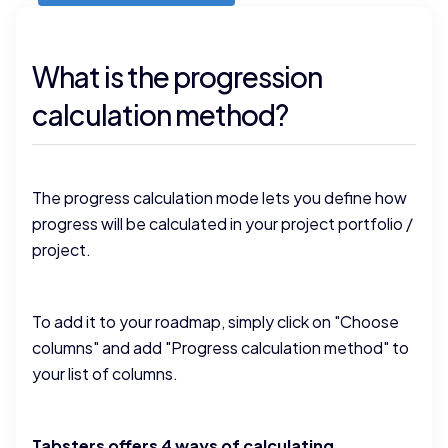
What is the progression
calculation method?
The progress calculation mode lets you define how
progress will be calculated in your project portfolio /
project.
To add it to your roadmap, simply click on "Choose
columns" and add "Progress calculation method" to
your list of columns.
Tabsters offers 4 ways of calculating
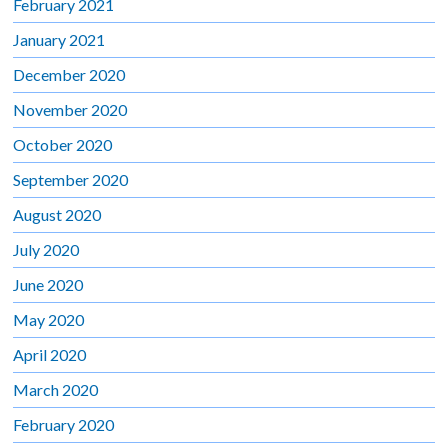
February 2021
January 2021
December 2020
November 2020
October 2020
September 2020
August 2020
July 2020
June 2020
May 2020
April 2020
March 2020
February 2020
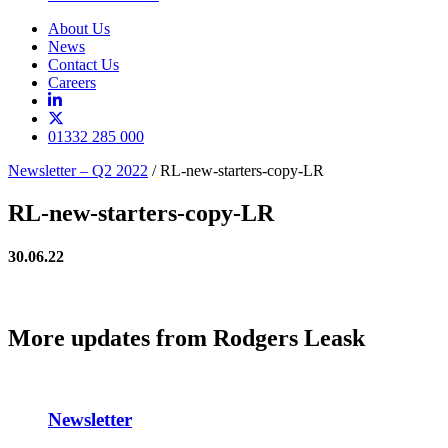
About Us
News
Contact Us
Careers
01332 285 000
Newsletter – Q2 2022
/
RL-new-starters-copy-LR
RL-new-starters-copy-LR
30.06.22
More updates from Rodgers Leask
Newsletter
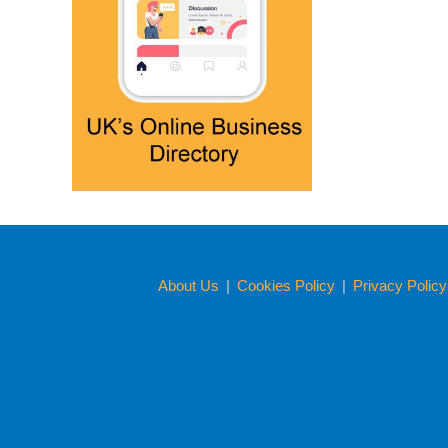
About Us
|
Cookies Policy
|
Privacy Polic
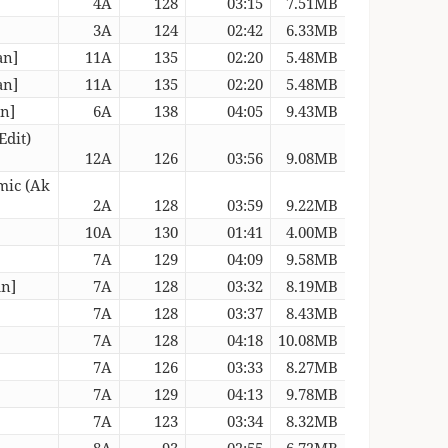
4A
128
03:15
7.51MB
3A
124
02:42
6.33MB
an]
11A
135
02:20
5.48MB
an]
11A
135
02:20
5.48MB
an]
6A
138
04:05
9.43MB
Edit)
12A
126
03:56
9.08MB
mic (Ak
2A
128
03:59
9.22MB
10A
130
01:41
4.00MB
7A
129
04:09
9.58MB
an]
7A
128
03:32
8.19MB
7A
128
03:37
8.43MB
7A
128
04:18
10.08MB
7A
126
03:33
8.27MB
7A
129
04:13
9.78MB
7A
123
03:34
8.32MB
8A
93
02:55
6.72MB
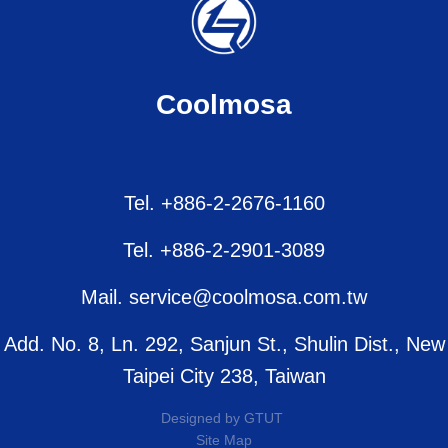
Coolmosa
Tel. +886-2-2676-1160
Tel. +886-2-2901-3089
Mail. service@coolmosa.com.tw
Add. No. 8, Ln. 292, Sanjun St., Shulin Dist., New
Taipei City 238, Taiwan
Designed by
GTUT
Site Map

--

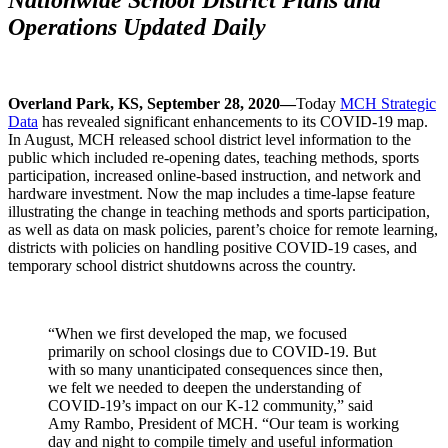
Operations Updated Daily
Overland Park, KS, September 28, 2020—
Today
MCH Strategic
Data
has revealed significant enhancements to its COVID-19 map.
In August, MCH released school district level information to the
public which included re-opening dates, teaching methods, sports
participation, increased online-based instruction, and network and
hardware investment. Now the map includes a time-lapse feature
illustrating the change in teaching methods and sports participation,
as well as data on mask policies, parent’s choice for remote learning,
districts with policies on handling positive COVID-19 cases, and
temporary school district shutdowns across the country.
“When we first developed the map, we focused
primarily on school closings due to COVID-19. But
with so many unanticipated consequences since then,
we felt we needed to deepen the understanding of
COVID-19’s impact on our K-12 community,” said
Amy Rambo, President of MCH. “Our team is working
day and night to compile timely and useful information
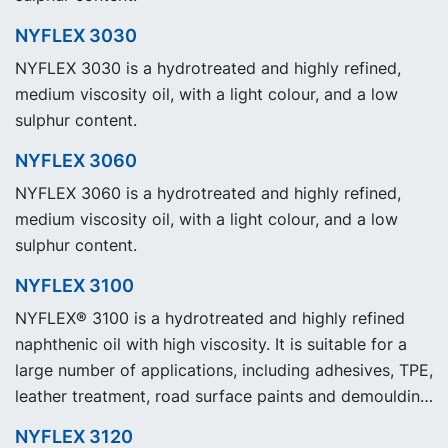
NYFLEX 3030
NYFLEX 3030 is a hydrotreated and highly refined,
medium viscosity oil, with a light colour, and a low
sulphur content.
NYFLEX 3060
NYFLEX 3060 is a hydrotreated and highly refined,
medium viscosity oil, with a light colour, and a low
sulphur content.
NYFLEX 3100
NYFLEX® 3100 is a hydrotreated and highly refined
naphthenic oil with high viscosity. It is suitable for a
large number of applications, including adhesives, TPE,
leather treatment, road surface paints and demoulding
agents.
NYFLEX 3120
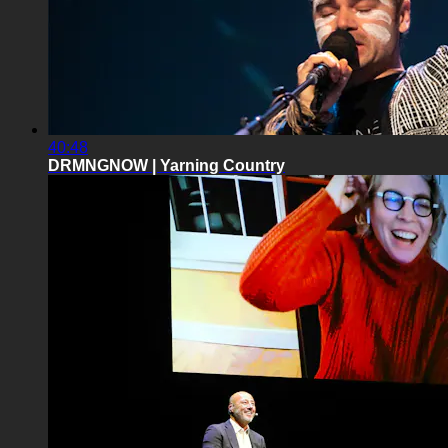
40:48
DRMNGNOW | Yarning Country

**INSTRUCTIONS FOR THE TASK**: Among the entries, how many lines contain the word "refined"? Give the number alone.

**RESPONSE TO THIS EXERCISE**: 3